Forty and Kicking
AASHA MEHREEN AMIN
Once you reach your forties, birthdays become a rather uncomfortable affair no matter how much your loved ones and well wishers try to make a fuss about the day you were born. It's because by the time one is forty it is generally assumed that you are all set for life: you have a family of your own, your financial status is stable and you are a mature adult able to control your emotions and imprudent impulses that you indulged in when you were a teenager, that you have made enough investments both in monetary and emotional terms, to ensure that your children's future is fairly secure.
Reality of course teaches us otherwise. Sometimes even after reaching forty you still don't know what you want to be when you grow up, how you will pay off the loans you took to buy unnecessary gadgets, how you will ensure that your children will get a fair deal in life. Bad decisions, bad friendships, bad investments and often, sheer bad luck, keep you from attaining that stable, confident and content person in their forties. Instead, you seem to be constantly grappling for air, clutching on to straws, living in the margins of financial insecurity and sanity.
When it comes to a country, an entire nation who can aptly be called a parent, reaches its fortieth year it is a little different, of course, but there are similarities.
There is much to celebrate, achievements under the most dire circumstances to make us feel proud and confident, a language that is internationally recognised, a huge, young population, bursting with creative energy, progress in many social and economical indicators, bright, innovative individuals being applauded by the world and a general revival of cultural and national identity among all generations.
Yet there is so much to be dismayed about.

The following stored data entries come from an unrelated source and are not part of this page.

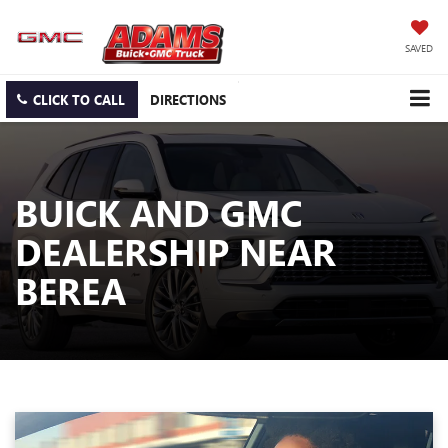
SAVED
CLICK TO CALL
DIRECTIONS
BUICK AND GMC
DEALERSHIP NEAR
BEREA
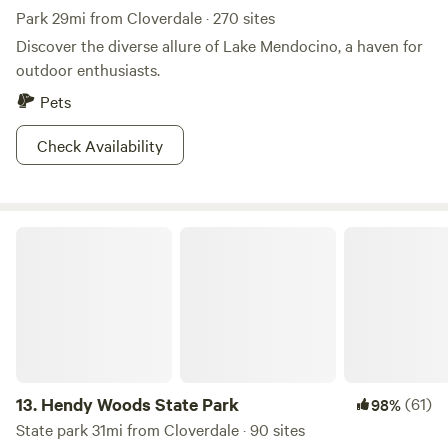
Park 29mi from Cloverdale · 270 sites
Discover the diverse allure of Lake Mendocino, a haven for
outdoor enthusiasts.
Pets
Check Availability
Hendy Woods State Park
13.
Hendy Woods State Park
(61)
98%
State park 31mi from Cloverdale · 90 sites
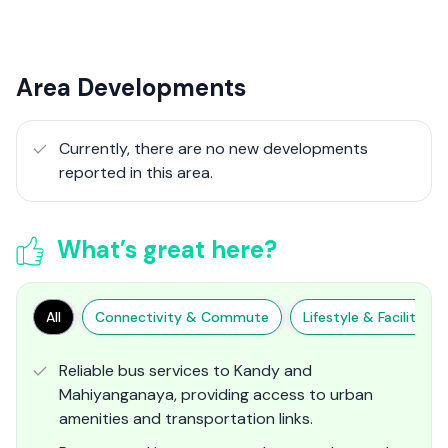
Area Developments
Currently, there are no new developments
reported in this area.
What’s great here?
All
Connectivity & Commute
Lifestyle & Facilities
Reliable bus services to Kandy and
Mahiyanganaya, providing access to urban
amenities and transportation links.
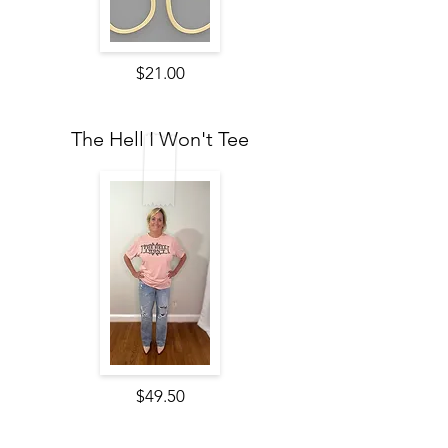
$21.00
The Hell I Won't Tee
$49.50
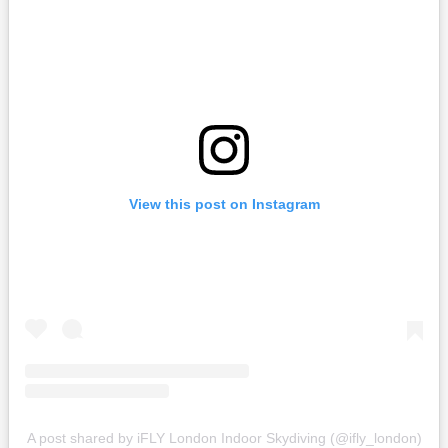
View this post on Instagram
A post shared by iFLY London Indoor Skydiving (@ifly_london)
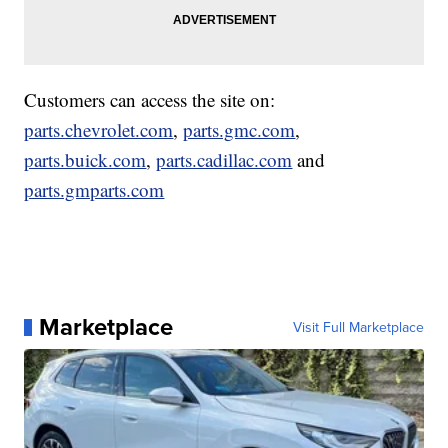
Customers can access the site on:
parts.chevrolet.com
,
parts.gmc.com
,
parts.buick.com
,
parts.cadillac.com
and
parts.gmparts.com
Marketplace
Visit Full Marketplace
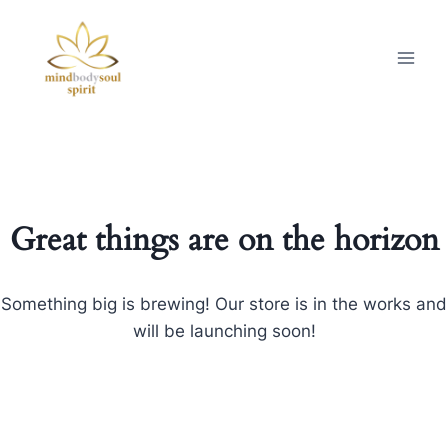
Great things are on the horizon
Something big is brewing! Our store is in the works and
will be launching soon!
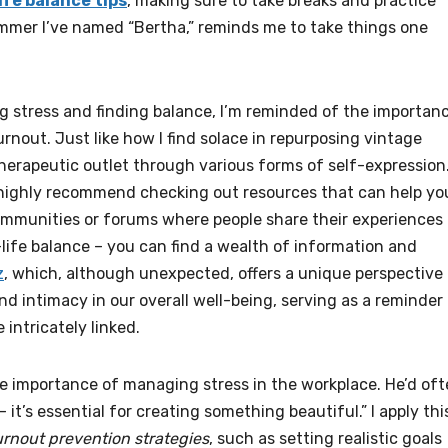
ife balance tips
, making sure to take breaks and practice
ammer I’ve named “Bertha,” reminds me to take things one
g stress and finding balance, I’m reminded of the importan
nout. Just like how I find solace in repurposing vintage
herapeutic outlet through various forms of self-expression
 I highly recommend checking out resources that can help yo
communities or forums where people share their experiences
life balance – you can find a wealth of information and
z
, which, although unexpected, offers a unique perspective
 intimacy in our overall well-being, serving as a reminder
 intricately linked.
he importance of managing stress in the workplace. He’d of
– it’s essential for creating something beautiful.” I apply thi
rnout prevention strategies
, such as setting realistic goals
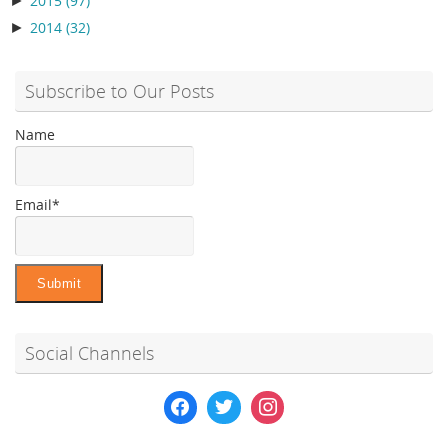
2015
(97)
►
2014
(32)
Subscribe to Our Posts
Name
Email*
Social Channels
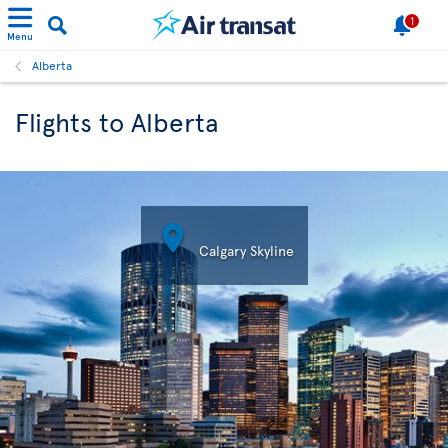
1
Menu
Alberta
Flights to Alberta

Calgary Skyline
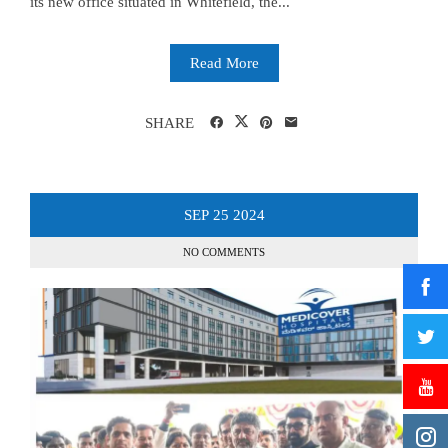
its new office situated in Whitefield, the...
Read More
SHARE
SEP
25
2024
NO COMMENTS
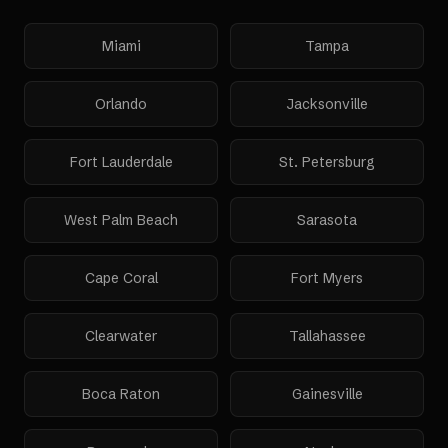
Miami
Tampa
Orlando
Jacksonville
Fort Lauderdale
St. Petersburg
West Palm Beach
Sarasota
Cape Coral
Fort Myers
Clearwater
Tallahassee
Boca Raton
Gainesville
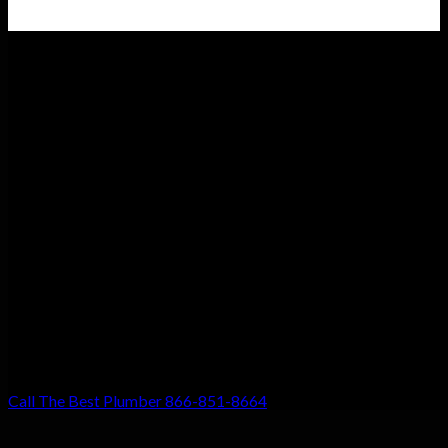
Customer Satisfaction
We guarantee customer satisfaction. There’s a reason we’re the
top choice for local residents, and that’s because your
satisfaction with our work is our #1 priority. Don’t settle for
anything less!
Call The Best Plumber 866-851-8664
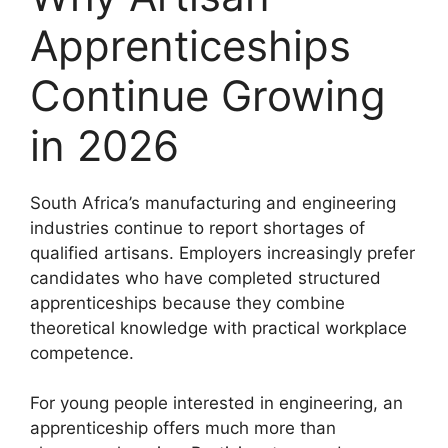
Apprenticeships
Continue Growing
in 2026
South Africa’s manufacturing and engineering
industries continue to report shortages of
qualified artisans. Employers increasingly prefer
candidates who have completed structured
apprenticeships because they combine
theoretical knowledge with practical workplace
competence.
For young people interested in engineering, an
apprenticeship offers much more than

So many millions going hungry and literally dying of hunger, so few role models for the young generations to emulate and a dearth of basic honesty from the top to bottom of our social and political pyramid.

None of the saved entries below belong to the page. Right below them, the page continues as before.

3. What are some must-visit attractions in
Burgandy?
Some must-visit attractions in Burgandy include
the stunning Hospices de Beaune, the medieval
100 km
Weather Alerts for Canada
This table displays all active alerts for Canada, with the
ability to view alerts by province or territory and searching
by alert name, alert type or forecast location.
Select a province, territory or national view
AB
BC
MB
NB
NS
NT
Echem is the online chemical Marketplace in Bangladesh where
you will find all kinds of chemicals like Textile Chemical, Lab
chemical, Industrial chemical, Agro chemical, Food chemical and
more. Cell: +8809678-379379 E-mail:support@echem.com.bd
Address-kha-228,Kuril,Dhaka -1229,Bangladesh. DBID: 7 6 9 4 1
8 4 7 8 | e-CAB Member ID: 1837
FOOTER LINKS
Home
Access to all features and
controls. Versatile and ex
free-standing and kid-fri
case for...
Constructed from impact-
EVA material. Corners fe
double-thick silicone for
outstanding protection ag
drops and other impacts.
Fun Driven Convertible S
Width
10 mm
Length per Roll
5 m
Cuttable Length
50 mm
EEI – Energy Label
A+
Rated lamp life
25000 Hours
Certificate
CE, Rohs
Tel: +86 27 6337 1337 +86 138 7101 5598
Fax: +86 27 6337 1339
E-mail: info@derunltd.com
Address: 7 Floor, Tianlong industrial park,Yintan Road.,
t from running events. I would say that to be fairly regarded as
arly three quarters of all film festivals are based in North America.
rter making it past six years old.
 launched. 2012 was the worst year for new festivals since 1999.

A forty-year-old nation, however, is not in the middle of its life; it is still very young in 'new nation years'. It took hundreds of years for western nations to reach the state of modernity, financial robustness and apparently superior sense of what it is to be civilised. Hence there is no reason to feel disheartened and dismal about life after 40. All we have to do is think about our nation's birth- not just the precious lives lost and maimed forever but the unimaginable solidarity and sincerity of people, regardless of social class, religion, gender and even age, a unity that ignited a fierce sense of identity and resolve to fight oppression and bigotry. All we have to do is recall that brand of selflessness which can only leave us, the bearers of that treasured green and red symbol, awestruck, humbled, rejuvenated and inspired.